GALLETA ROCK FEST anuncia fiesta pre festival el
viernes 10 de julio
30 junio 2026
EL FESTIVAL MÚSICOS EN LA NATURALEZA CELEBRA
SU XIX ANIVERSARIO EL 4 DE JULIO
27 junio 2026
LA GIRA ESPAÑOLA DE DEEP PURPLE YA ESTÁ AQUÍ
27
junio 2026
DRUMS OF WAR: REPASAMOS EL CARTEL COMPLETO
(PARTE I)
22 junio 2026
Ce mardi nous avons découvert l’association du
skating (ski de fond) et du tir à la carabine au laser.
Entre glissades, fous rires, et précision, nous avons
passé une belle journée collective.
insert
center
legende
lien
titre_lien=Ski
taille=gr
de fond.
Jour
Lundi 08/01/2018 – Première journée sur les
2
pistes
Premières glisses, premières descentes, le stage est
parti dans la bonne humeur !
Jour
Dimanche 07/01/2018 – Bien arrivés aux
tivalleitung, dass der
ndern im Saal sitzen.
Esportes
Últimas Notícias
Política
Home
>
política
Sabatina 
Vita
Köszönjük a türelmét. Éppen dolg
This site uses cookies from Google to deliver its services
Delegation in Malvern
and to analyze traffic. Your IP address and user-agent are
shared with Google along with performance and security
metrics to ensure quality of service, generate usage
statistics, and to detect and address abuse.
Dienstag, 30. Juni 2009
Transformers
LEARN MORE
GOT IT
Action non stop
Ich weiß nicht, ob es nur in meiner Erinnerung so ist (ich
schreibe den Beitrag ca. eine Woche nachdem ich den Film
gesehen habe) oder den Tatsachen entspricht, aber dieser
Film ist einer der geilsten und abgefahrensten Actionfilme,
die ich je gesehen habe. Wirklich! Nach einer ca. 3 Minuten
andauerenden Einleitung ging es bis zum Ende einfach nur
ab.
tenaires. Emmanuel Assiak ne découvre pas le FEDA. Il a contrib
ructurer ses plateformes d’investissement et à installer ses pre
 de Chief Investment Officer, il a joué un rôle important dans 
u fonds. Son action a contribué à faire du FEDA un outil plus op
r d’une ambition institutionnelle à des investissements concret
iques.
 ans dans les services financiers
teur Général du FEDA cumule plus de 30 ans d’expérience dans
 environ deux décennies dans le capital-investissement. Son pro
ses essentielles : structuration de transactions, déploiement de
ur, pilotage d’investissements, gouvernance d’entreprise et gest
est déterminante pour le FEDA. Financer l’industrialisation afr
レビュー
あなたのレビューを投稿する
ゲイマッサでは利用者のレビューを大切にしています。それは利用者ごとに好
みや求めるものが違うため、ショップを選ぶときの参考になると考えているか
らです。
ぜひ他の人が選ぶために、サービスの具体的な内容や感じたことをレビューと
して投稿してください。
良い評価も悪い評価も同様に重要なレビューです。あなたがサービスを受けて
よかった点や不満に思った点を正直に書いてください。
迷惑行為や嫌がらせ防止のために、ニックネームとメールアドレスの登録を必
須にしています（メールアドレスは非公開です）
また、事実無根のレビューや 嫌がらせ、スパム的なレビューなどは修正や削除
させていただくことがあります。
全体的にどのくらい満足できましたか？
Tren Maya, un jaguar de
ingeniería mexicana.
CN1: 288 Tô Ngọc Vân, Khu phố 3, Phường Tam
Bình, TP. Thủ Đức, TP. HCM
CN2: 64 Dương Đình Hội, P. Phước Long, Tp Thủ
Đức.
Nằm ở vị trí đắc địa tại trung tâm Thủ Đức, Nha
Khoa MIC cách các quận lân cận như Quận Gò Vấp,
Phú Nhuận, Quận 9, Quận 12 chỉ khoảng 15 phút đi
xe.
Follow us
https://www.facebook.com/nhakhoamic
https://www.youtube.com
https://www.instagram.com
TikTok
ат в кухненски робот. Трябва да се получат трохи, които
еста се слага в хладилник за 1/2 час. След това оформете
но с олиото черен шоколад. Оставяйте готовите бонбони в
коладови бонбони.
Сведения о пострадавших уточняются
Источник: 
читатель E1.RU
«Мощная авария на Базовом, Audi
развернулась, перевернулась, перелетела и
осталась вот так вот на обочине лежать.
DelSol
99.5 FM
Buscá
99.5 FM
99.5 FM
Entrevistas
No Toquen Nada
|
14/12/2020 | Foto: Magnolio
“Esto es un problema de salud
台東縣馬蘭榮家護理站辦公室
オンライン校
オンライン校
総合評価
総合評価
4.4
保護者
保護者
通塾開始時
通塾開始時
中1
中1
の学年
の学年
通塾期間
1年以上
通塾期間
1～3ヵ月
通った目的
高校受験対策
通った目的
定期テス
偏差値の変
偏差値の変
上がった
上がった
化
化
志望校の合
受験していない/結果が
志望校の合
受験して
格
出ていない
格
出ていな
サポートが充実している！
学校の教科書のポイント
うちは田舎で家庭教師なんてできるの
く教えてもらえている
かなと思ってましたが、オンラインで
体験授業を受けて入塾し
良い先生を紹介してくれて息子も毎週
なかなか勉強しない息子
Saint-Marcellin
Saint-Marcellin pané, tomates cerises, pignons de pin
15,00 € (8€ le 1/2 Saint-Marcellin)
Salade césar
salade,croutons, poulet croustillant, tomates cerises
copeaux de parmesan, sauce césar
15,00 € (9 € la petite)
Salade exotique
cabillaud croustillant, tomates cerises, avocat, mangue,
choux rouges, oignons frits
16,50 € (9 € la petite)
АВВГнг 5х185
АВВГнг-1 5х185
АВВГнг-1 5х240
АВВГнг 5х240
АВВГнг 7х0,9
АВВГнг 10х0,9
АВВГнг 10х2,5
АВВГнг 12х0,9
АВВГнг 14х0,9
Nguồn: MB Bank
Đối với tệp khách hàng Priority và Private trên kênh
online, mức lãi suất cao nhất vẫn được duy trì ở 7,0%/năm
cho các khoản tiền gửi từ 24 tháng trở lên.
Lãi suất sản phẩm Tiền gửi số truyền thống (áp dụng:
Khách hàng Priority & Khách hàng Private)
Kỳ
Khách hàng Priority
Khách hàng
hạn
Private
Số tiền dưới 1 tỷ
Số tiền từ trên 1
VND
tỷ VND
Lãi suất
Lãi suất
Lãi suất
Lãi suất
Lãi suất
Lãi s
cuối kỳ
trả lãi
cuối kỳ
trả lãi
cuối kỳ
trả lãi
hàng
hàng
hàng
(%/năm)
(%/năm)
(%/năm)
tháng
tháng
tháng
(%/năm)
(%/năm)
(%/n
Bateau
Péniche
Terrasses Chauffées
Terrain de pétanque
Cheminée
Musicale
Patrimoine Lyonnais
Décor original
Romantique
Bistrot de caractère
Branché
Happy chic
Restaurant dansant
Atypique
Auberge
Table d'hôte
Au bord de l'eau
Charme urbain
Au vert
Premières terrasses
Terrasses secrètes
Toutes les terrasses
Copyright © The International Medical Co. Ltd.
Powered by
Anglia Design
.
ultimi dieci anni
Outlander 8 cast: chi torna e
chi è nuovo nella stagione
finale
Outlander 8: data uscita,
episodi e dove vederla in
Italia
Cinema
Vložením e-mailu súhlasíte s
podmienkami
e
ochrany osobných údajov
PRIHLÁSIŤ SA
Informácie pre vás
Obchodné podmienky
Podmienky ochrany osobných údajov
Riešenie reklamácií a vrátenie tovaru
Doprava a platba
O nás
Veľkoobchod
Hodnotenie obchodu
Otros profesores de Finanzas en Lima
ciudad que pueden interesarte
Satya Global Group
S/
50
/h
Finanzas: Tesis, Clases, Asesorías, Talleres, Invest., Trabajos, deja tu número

--------------------

Brief.
Extract the complete set of records unchanged.

Response below.
GALLETA ROCK FEST anuncia fiesta pre festival el
viernes 10 de julio
30 junio 2026
EL FESTIVAL MÚSICOS EN LA NATURALEZA CELEBRA
SU XIX ANIVERSARIO EL 4 DE JULIO
27 junio 2026
LA GIRA ESPAÑOLA DE DEEP PURPLE YA ESTÁ AQUÍ
27
junio 2026
DRUMS OF WAR: REPASAMOS EL CARTEL COMPLETO
(PARTE I)
22 junio 2026
Ce mardi nous avons découvert l’association du
skating (ski de fond) et du tir à la carabine au laser.
Entre glissades, fous rires, et précision, nous avons
passé une belle journée collective.
insert
center
legende
lien
titre_lien=Ski
taille=gr
de fond.
Jour
Lundi 08/01/2018 – Première journée sur les
2
pistes
Premières glisses, premières descentes, le stage est
parti dans la bonne humeur !
Jour
Dimanche 07/01/2018 – Bien arrivés aux
tivalleitung, dass der
ndern im Saal sitzen.
Esportes
Últimas Notícias
Política
Home
>
política
Sabatina 
Vita
Köszönjük a türelmét. Éppen dolg
This site uses cookies from Google to deliver its services
Delegation in Malvern
and to analyze traffic. Your IP address and user-agent are
shared with Google along with performance and security
metrics to ensure quality of service, generate usage
statistics, and to detect and address abuse.
Dienstag, 30. Juni 2009
Transformers
LEARN MORE
GOT IT
Action non stop
Ich weiß nicht, ob es nur in meiner Erinnerung so ist (ich
schreibe den Beitrag ca. eine Woche nachdem ich den Film
gesehen habe) oder den Tatsachen entspricht, aber dieser
Film ist einer der geilsten und abgefahrensten Actionfilme,
die ich je gesehen habe. Wirklich! Nach einer ca. 3 Minuten
andauerenden Einleitung ging es bis zum Ende einfach nur
ab.
tenaires. Emmanuel Assiak ne découvre pas le FEDA. Il a contrib
ructurer ses plateformes d’investissement et à installer ses pre
 de Chief Investment Officer, il a joué un rôle important dans 
u fonds. Son action a contribué à faire du FEDA un outil plus op
r d’une ambition institutionnelle à des investissements concret
iques.
 ans dans les services financiers
teur Général du FEDA cumule plus de 30 ans d’expérience dans
 environ deux décennies dans le capital-investissement. Son pro
ses essentielles : structuration de transactions, déploiement de
ur, pilotage d’investissements, gouvernance d’entreprise et gest
est déterminante pour le FEDA. Financer l’industrialisation afr
レビュー
あなたのレビューを投稿する
ゲイマッサでは利用者のレビューを大切にしています。それは利用者ごとに好
みや求めるものが違うため、ショップを選ぶときの参考になると考えているか
らです。
ぜひ他の人が選ぶために、サービスの具体的な内容や感じたことをレビューと
して投稿してください。
良い評価も悪い評価も同様に重要なレビューです。あなたがサービスを受けて
よかった点や不満に思った点を正直に書いてください。
迷惑行為や嫌がらせ防止のために、ニックネームとメールアドレスの登録を必
須にしています（メールアドレスは非公開です）
また、事実無根のレビューや 嫌がらせ、スパム的なレビューなどは修正や削除
させていただくことがあります。
全体的にどのくらい満足できましたか？
Tren Maya, un jaguar de
ingeniería mexicana.
CN1: 288 Tô Ngọc Vân, Khu phố 3, Phường Tam
Bình, TP. Thủ Đức, TP. HCM
CN2: 64 Dương Đình Hội, P. Phước Long, Tp Thủ
Đức.
Nằm ở vị trí đắc địa tại trung tâm Thủ Đức, Nha
Khoa MIC cách các quận lân cận như Quận Gò Vấp,
Phú Nhuận, Quận 9, Quận 12 chỉ khoảng 15 phút đi
xe.
Follow us
https://www.facebook.com/nhakhoamic
https://www.youtube.com
https://www.instagram.com
TikTok
ат в кухненски робот. Трябва да се получат трохи, които
еста се слага в хладилник за 1/2 час. След това оформете
но с олиото черен шоколад. Оставяйте готовите бонбони в
коладови бонбони.
Сведения о пострадавших уточняются
Источник: 
читатель E1.RU
«Мощная авария на Базовом, Audi
развернулась, перевернулась, перелетела и
осталась вот так вот на обочине лежать.
DelSol
99.5 FM
Buscá
99.5 FM
99.5 FM
Entrevistas
No Toquen Nada
|
14/12/2020 | Foto: Magnolio
“Esto es un problema de salud
台東縣馬蘭榮家護理站辦公室
オンライン校
オンライン校
総合評価
総合評価
4.4
保護者
保護者
通塾開始時
通塾開始時
中1
中1
の学年
の学年
通塾期間
1年以上
通塾期間
1～3ヵ月
通った目的
高校受験対策
通った目的
定期テス
偏差値の変
偏差値の変
上がった
上がった
化
化
志望校の合
受験していない/結果が
志望校の合
受験して
格
出ていない
格
出ていな
サポートが充実している！
学校の教科書のポイント
うちは田舎で家庭教師なんてできるの
く教えてもらえている
かなと思ってましたが、オンラインで
体験授業を受けて入塾し
良い先生を紹介してくれて息子も毎週
なかなか勉強しない息子
Saint-Marcellin
Saint-Marcellin pané, tomates cerises, pignons de pin
15,00 € (8€ le 1/2 Saint-Marcellin)
Salade césar
salade,croutons, poulet croustillant, tomates cerises
copeaux de parmesan, sauce césar
15,00 € (9 € la petite)
Salade exotique
cabillaud croustillant, tomates cerises, avocat, mangue,
choux rouges, oignons frits
16,50 € (9 € la petite)
АВВГнг 5х185
АВВГнг-1 5х185
АВВГнг-1 5х240
АВВГнг 5х240
АВВГнг 7х0,9
АВВГнг 10х0,9
АВВГнг 10х2,5
АВВГнг 12х0,9
АВВГнг 14х0,9
Nguồn: MB Bank
Đối với tệp khách hàng Priority và Private trên kênh
online, mức lãi suất cao nhất vẫn được duy trì ở 7,0%/năm
cho các khoản tiền gửi từ 24 tháng trở lên.
Lãi suất sản phẩm Tiền gửi số truyền thống (áp dụng:
Khách hàng Priority & Khách hàng Private)
Kỳ
Khách hàng Priority
Khách hàng
hạn
Private
Số tiền dưới 1 tỷ
Số tiền từ trên 1
VND
tỷ VND
Lãi suất
Lãi suất
Lãi suất
Lãi suất
Lãi suất
Lãi s
cuối kỳ
trả lãi
cuối kỳ
trả lãi
cuối kỳ
trả lãi
hàng
hàng
hàng
(%/năm)
(%/năm)
(%/năm)
tháng
tháng
tháng
(%/năm)
(%/năm)
(%/n
Bateau
Péniche
Terrasses Chauffées
Terrain de pétanque
Cheminée
Musicale
Patrimoine Lyonnais
Décor original
Romantique
Bistrot de caractère
Branché
Happy chic
Restaurant dansant
Atypique
Auberge
Table d'hôte
Au bord de l'eau
Charme urbain
Au vert
Premières terrasses
Terrasses secrètes
Toutes les terrasses
Copyright © The International Medical Co. Ltd.
Powered by
Anglia Design
.
ultimi dieci anni
Outlander 8 cast: chi torna e
chi è nuovo nella stagione
finale
Outlander 8: data uscita,
episodi e dove vederla in
Italia
Cinema
Vložením e-mailu súhlasíte s
podmienkami
e
ochrany osobných údajov
PRIHLÁSIŤ SA
Informácie pre vás
Obchodné podmienky
Podmienky ochrany osobných údajov
Riešenie reklamácií a vrátenie tovaru
Doprava a platba
O nás
Veľkoobchod
Hodnotenie obchodu
Otros profesores de Finanzas en Lima
ciudad que pueden interesarte
Satya Global Group
S/
50
/h
Finanzas: Tesis, Clases, Asesorías, Talleres, Invest., Trabajos, deja tu número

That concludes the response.